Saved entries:
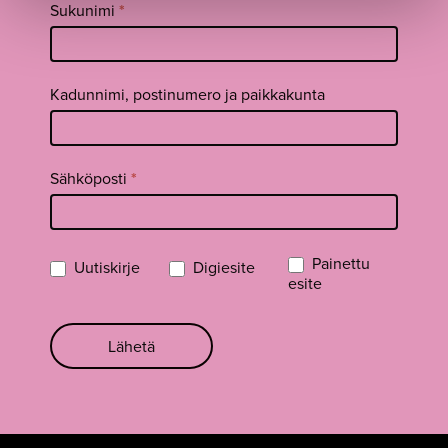
Sukunimi
*
Kadunnimi, postinumero ja paikkakunta
Sähköposti
*
Painettu
Uutiskirje
Digiesite
esite
Lähetä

**EXERCISE PROMPT:**
Type out all the records verbatim, minus images.

**RESULT OF THE EXERCISE:**
Sukunimi
*
Kadunnimi, postinumero ja paikkakunta
Sähköposti
*
Painettu
Uutiskirje
Digiesite
esite
Lähetä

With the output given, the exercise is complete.